For PUC English professor John McDowell, the long days of summer began in the cool of 4:15 am, local Jordan time. From June 23-July 28, he participated in the Madaba Plains Project at Tall al ‘Umayri, an archaeological dig sponsored jointly by several Seventh-day Adventist colleges and universities. Thanks to a 2010 Herber Grant, McDowell was able to serve as this season’s lead photographer, post online weekly updates, and write articles of creative and human interest.
Why might an English professor receive a grant to work as an archaeologist? “I know archaeology is a long way from English,” McDowell says, “but there are artificial divisions. Archaeology is trying to write a story about a past. It’s connected to not only the biblical past, but also our own past. You try to get the story right, as much as possible… it’s fragmentary, you have to put it together.”
In the field, sewing the narrative together requires an early start to the day’s labors, due to the scorching dry heat of Jordan. Dig participants sift strata in five-meter-by-five-meter squares—five centimeters at a time. However, before beginning the next level, a top plan must be drawn and numerous measurements taken. After all, once a layer is removed, there’s no going back. As McDowell notes, “Archaeology is also the careful science of destruction.”
This peeling back of layers greatly impacts McDowell’s experience with his classes, particularly his Literature of the Bible and Honors classes. “Too often we read the Bible with a sense that the characters are very much like us; we read it with a kind of egocentrism… What does it take to build a house? What is it like to spend 70 percent of one’s time preparing food?” These questions may not be on any exam finals, but students benefit from McDowell’s first-hand experience with these queries—or interested individuals can inquire for themselves.
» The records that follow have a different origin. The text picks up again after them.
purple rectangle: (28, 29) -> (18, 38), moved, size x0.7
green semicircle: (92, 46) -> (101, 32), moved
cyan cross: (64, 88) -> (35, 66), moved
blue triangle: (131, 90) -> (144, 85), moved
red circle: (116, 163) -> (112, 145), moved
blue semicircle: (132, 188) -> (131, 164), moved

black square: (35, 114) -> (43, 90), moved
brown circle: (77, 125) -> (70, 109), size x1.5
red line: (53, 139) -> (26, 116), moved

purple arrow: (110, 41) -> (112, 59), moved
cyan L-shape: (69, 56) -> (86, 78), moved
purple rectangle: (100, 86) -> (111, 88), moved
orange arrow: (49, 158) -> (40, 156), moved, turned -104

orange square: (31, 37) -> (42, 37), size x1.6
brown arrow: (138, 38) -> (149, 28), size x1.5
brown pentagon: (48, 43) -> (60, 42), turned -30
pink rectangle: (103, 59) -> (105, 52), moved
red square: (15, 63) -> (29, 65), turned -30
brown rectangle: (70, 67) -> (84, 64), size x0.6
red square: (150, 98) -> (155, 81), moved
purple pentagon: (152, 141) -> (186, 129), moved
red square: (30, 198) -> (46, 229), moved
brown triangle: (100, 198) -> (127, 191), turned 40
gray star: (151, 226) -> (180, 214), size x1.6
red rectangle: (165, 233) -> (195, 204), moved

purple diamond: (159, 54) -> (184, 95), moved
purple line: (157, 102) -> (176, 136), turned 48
Since McDowell and PUC religion professor Myron Widmer proposed in 2003 that PUC join the consortium of supporting institutions, PUC has benefited from its connection to the Madaba Plains Project. Not only does it obtain the artifacts currently on display in the Maxwell Reading Room, but it also allows PUC to become known in a different scholarly environment, to “extend beyond the hill,” as McDowell hopes.
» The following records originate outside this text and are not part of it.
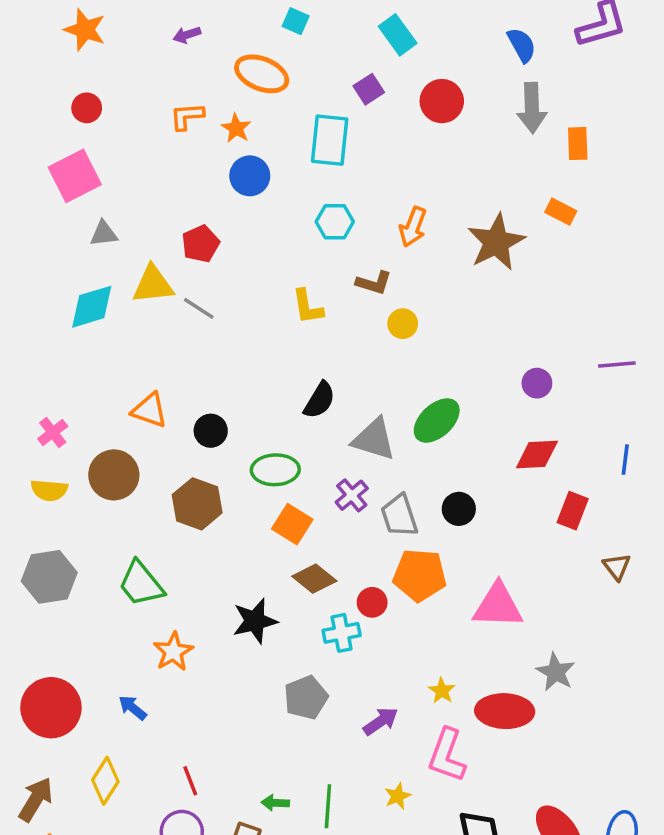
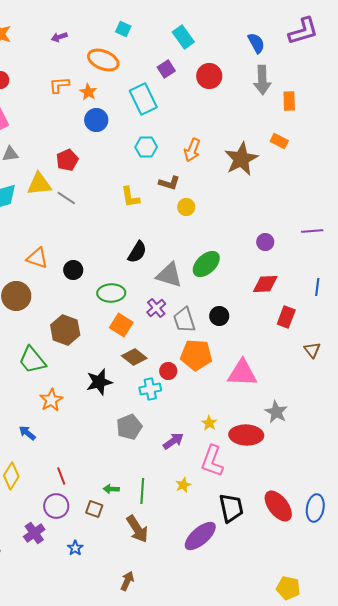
cyan rectangle: (330, 140) -> (143, 99), turned -32
brown hexagon: (197, 504) -> (65, 330), moved

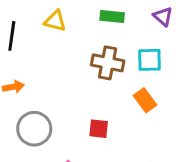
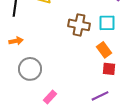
red square: (99, 129) -> (109, 69), moved

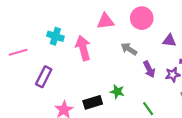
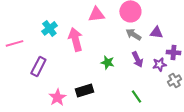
cyan cross: (55, 36) -> (49, 28), turned 35
gray arrow: (129, 49) -> (133, 34), moved
green star: (117, 92) -> (107, 62), moved

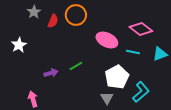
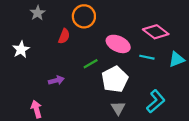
red semicircle: (53, 21) -> (64, 36), moved
green line: (76, 66) -> (91, 64), moved
white pentagon: (117, 77) -> (115, 79), moved

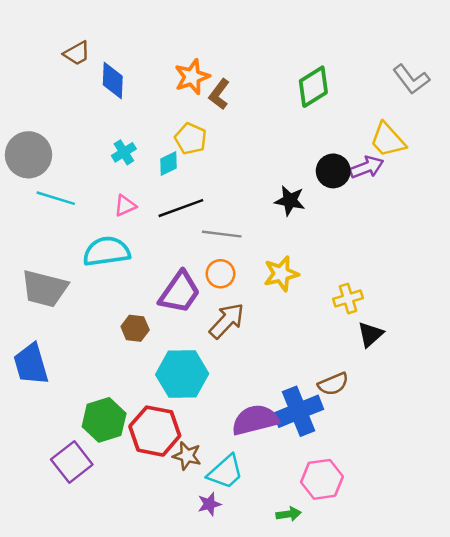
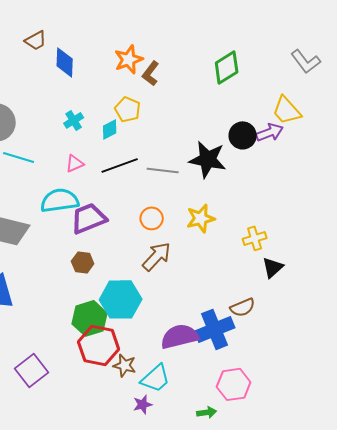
black star: (290, 201) -> (208, 159), size x1.5
gray line: (222, 234) -> (163, 170), moved
purple trapezoid: (180, 292) -> (89, 218), moved, turned -147
green hexagon: (104, 420) -> (90, 318), moved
The English professor notes that the Madaba Plains Project is highly respected in Jordan, as evidenced by visits from dignitaries such as Ziad Al-Sa’ad, the director general of Jordan’s Department of Antiquities and La Sierra University President Randal Wisbey. The site represents a unique transition between the Bronze and Iron Ages, and its crew is known for careful methodologies and publications. “It’s one of the few digs where they sift everything,” says McDowell.
He would like to see more PUC students gather dig experiences of their own, but until they do, he shares his: “One day, I picked up out of the dirt a seal impression of a griffin. It was small, but what really impressed me was that there was also a fingerprint on the reverse side. It connects you with someone who lived a thousand years ago.” Connections such as these are what McDowell has taken back to PUC, along with a unfulfilled curiosity about what the “next three inches” of soil hold. However, the answer will have to wait until the unfolding of the next season’s chapter—and there’s room for more on the list of storytellers.